My previous field of work was community mental health care and when we were downtown I spotted this prescription sticker stuck onto a bench in the park near the ‘before I die’ chalkboard. I instantly recognized the drug which is an anti-psychotic medication commonly used to treat illnesses like schizophrenia. When I was working it was a new wonder drug and very expensive. I expect it is generic now but still a useful medication.
Then I noticed the David’s surname which was Spanish and that the prescription was printed in Spanish. Mental illness affects people irrespective of income, ethnicity and circumstances but I suspect from his mother’s address they were first or second generation immigrants on a low wage. The script was issued from a hospital near the downtown area so it suggested that perhaps they could only afford to go to ER or it was an emergency situation.

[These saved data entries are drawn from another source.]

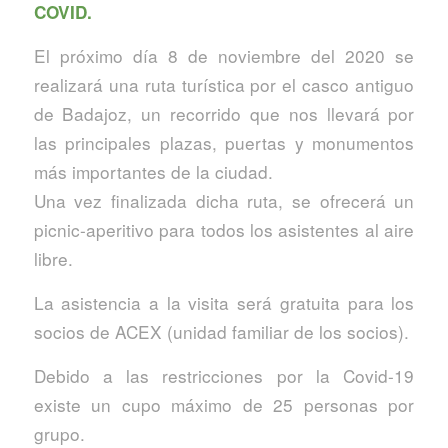
COVID.
El próximo día 8 de noviembre del 2020 se
realizará una ruta turística por el casco antiguo
de Badajoz, un recorrido que nos llevará por
las principales plazas, puertas y monumentos
más importantes de la ciudad.
Una vez finalizada dicha ruta, se ofrecerá un
picnic-aperitivo para todos los asistentes al aire
libre.
La asistencia a la visita será gratuita para los
socios de ACEX (unidad familiar de los socios).
Debido a las restricciones por la Covid-19
existe un cupo máximo de 25 personas por
grupo.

David is not even 20 and my experience tells me that it is more likely the onset of schizophrenia rather than bipolar. It commonly presents in young men between the ages of 17 and 25. It can be sooner or later and slightly different for women. So why did he put the sticker on the bench? In retrospect I should have ripped it off because all his personal details were on it and made him a potential victim.
Was it a cry for help or a passive aggressive statement? More importantly, did he take the drugs? I wondered if his mother was sobbing, wondering what happened to her beautiful son and what to do next. The homeless people in Houston are often mentally ill and many self medicate with alcohol and drugs. I get angry and frustrated that there is so little community mental health care for parents or their adult children. When I volunteered at a local psychiatric hospital I was shocked by how many patients were brought in by policemen, sometimes at gunpoint. There has to be a middle ground.
Osyth commented in my last post that she was touched by the comment, ‘be happy’ (on the before I die chalkboard). Maybe David wrote that, in the hope that his illness would stabilize and he would be happy. I hope that he was still able to stay in his family home and not have to sleep in the parks, no matter how pretty they are.